Carlos Diego Rodríguez-Yparraguirre never set out to revolutionize farming. The Peruvian agronomist, now a doctoral candidate at Universidad Nacional de Trujillo, was simply trying to make sense of the noise in his data. Between 2020 and 2025, he and his team sifted through 101 peer-reviewed studies on digital tools in agriculture—from drone-mounted multispectral cameras to blockchain ledgers tracking every seed from soil to shelf. What they uncovered wasn’t just another tech trend; it was a quiet but seismic shift toward a more efficient, transparent, and sustainable way to grow food.
The research, published in *Earth* (formerly *Tierra*), reveals that digital technologies are no longer experimental add-ons—they’re becoming the backbone of modern agriculture. Rodríguez-Yparraguirre and his team found that deep learning models can now diagnose crop diseases with 90–99% accuracy, smart irrigation systems are cutting water use by 10–30%, and automated greenhouses are trimming energy consumption by 20–30%. These aren’t just academic benchmarks; they’re real-world gains that translate directly into lower operational costs and higher yields. “We’re moving from reactive farming to predictive farming,” Rodríguez-Yparraguirre says. “It’s not about replacing farmers—it’s about giving them the tools to make better decisions, faster.”

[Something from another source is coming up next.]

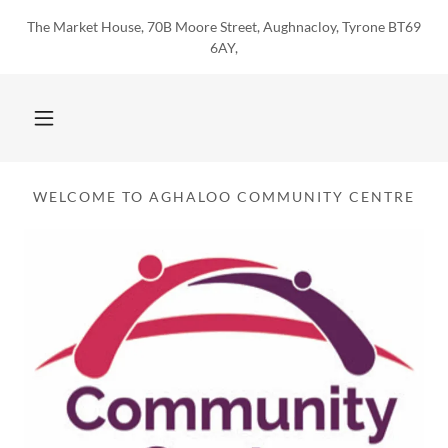
The Market House, 70B Moore Street, Aughnacloy, Tyrone BT69
6AY,
WELCOME TO AGHALOO COMMUNITY CENTRE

For the energy sector, the implications are hard to ignore. Every kilowatt-hour saved in irrigation or greenhouse automation is a kilowatt-hour that doesn’t need to be generated, transmitted, or paid for. In regions where water and power are scarce, these efficiencies aren’t just incremental—they’re transformative. Consider the case of smart irrigation: by using soil moisture sensors and AI-driven scheduling, farmers can reduce water waste while maintaining or even improving crop output. That means less strain on aquifers and, in turn, less demand for energy-intensive desalination or deep-well pumping. “The energy-water nexus isn’t just a concept anymore,” Rodríguez-Yparraguirre notes. “It’s a measurable equation.”
Yet the study also sounds a cautionary note. Nearly 40% of the research highlighted gaps in interoperability—farmers and agribusinesses are still struggling to integrate systems from different vendors. Standardized performance metrics are lacking, and long-term field validation remains rare. Without these, the promise of digital agriculture risks becoming fragmented, with some regions leapfrogging ahead while others fall further behind. Rodríguez-Yparraguirre argues that the next phase of digital agriculture will depend on collaboration: “We need open protocols, shared datasets, and cross-platform tools. The technology exists; what’s missing is the ecosystem to support it.”
So what’s next? Rodríguez-Yparraguirre envisions a future where blockchain doesn’t just track produce but also verifies carbon credits, where edge computing processes data in real time on the farm itself, and where predictive models account for climate variability with unprecedented precision. For energy companies, this could mean new revenue streams—selling demand-response services to farms that can curtail irrigation during peak hours, or partnering with agribusinesses to co-develop microgrids powered by renewable energy and optimized for digital farming.
The digital transformation of agriculture isn’t just coming; it’s already here. The question now is whether the energy sector will seize the opportunity to power it—or risk being left behind.